De vanzelfsprekenheid is ons echte drama. Alles wordt als vanzelfsprekend beschouwd: dan zeggen mensen en feiten ons niets meer, we houden ons er niet meer mee bezig. Die vanzelfsprekenheid heeft een diepe reden: we vinden God 'onwerkelijk', 'zo ver verwijderd van de dingen die ons bezighouden'.

Om te zien hoezeer het leven verandert, moeten we de moed hebben om te verifiëren wat er gebeurt als we, zoals Benedictus XVI opmerkt, leven volgens H. U. von Balthasar's uitnodiging: "God (...): verban Hem niet naar de achtergrond maar begin bij Zijn Aanwezigheid."

Maar alleen degenen die echt om zichzelf geven, om zelfontplooiing, om de volheid van hun leven, kunnen deze suggestie ter harte nemen. Alleen voor degenen die zich niet conformeren aan het niets dat zich in het dagelijks leven verspreidt, die zich niet overgeven aan de daaruit voortvloeiende verwarring en die bereid zijn niet te bezwijken voor de verleiding van scepsis, voor hen verliest de realiteit de 'vertrouwde' aanblik die zover kan gaan als verveling en zelfhaat, en openbaart zich als een voortdurende, veelbelovende nieuwheid.

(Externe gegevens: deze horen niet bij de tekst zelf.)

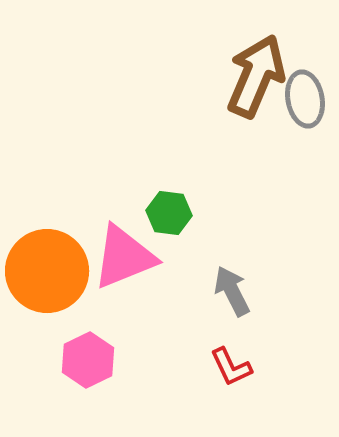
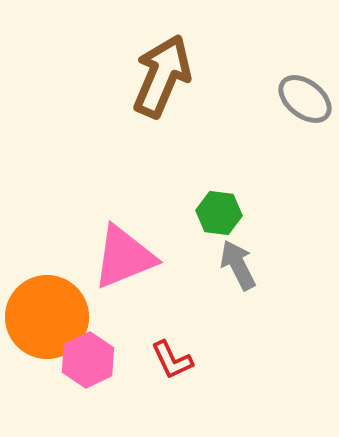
brown arrow: moved 94 px left
gray ellipse: rotated 42 degrees counterclockwise
green hexagon: moved 50 px right
orange circle: moved 46 px down
gray arrow: moved 6 px right, 26 px up
red L-shape: moved 59 px left, 7 px up
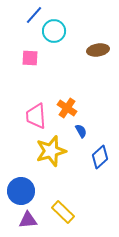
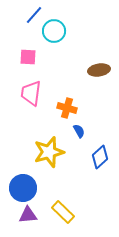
brown ellipse: moved 1 px right, 20 px down
pink square: moved 2 px left, 1 px up
orange cross: rotated 18 degrees counterclockwise
pink trapezoid: moved 5 px left, 23 px up; rotated 12 degrees clockwise
blue semicircle: moved 2 px left
yellow star: moved 2 px left, 1 px down
blue circle: moved 2 px right, 3 px up
purple triangle: moved 5 px up
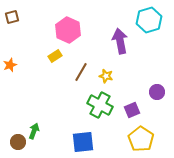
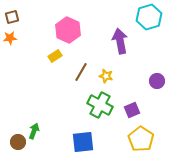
cyan hexagon: moved 3 px up
orange star: moved 27 px up; rotated 16 degrees clockwise
purple circle: moved 11 px up
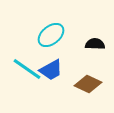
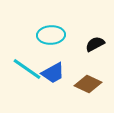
cyan ellipse: rotated 36 degrees clockwise
black semicircle: rotated 30 degrees counterclockwise
blue trapezoid: moved 2 px right, 3 px down
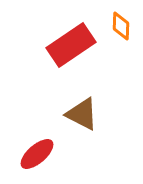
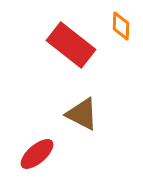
red rectangle: rotated 72 degrees clockwise
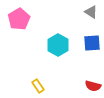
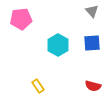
gray triangle: moved 1 px right, 1 px up; rotated 16 degrees clockwise
pink pentagon: moved 2 px right; rotated 25 degrees clockwise
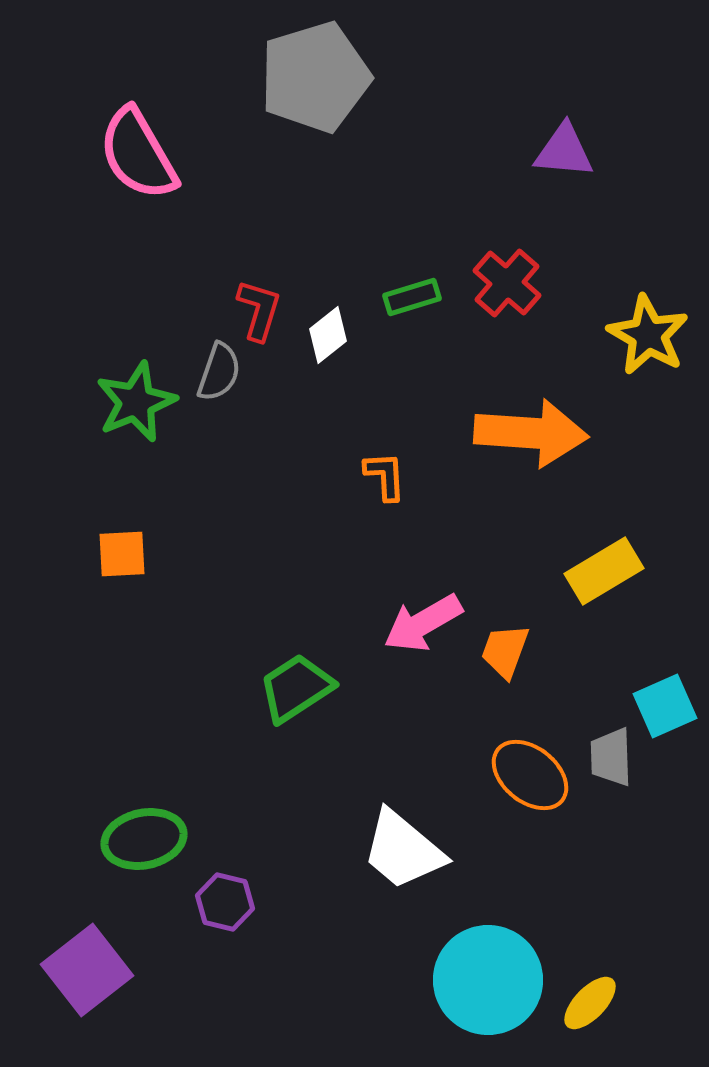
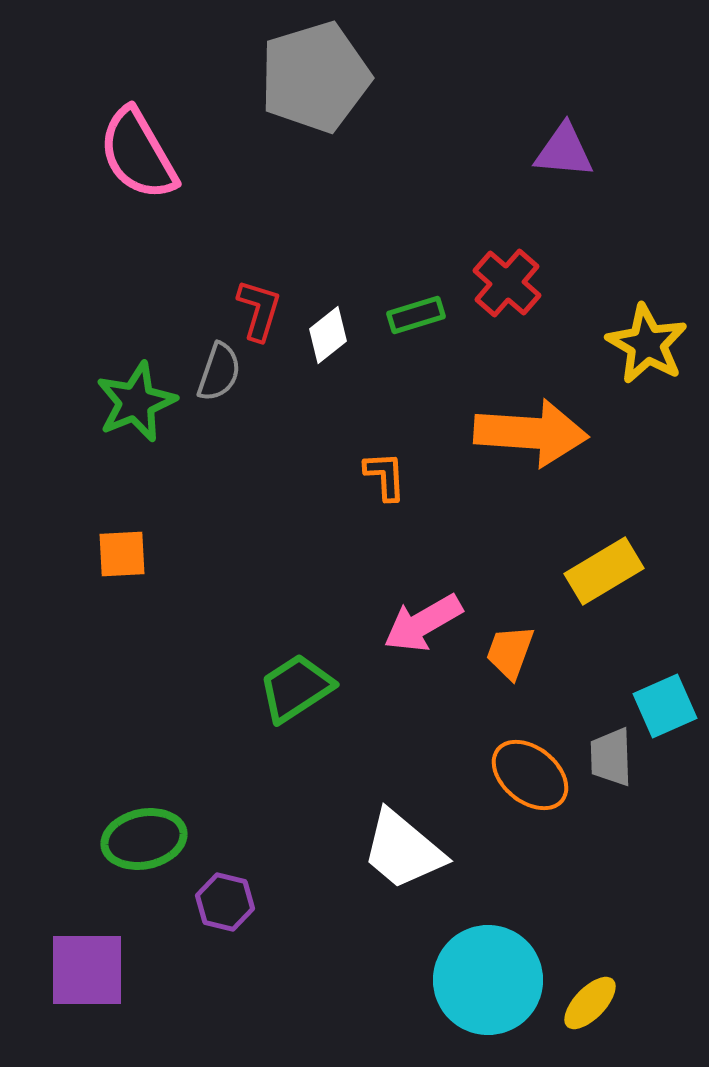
green rectangle: moved 4 px right, 18 px down
yellow star: moved 1 px left, 9 px down
orange trapezoid: moved 5 px right, 1 px down
purple square: rotated 38 degrees clockwise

We zijn tot deze kennis gekomen door een geschiedenis. "De Bestemming openbaart zich, de Bestemming - dat wil zeggen de mysterieuze God, het mysterie dat we God noemen - spreekt voor zich, dat wil zeggen, het maakt zich definitief bekend door de keuze van een volk. (...) God kiest een volk geboren uit Abraham et semini eius, en zijn zaad, zijn nakomelingen; Hij kiest een volk, omdat Hij ons daardoor en door haar geschiedenis beter laat begrijpen wat Hij wil.

Dit is het plan dat de Bestemming, God, wil realiseren: "Ik wil de positiviteit van alles." En dat gebeurt 'door een menselijke geschiedenis'.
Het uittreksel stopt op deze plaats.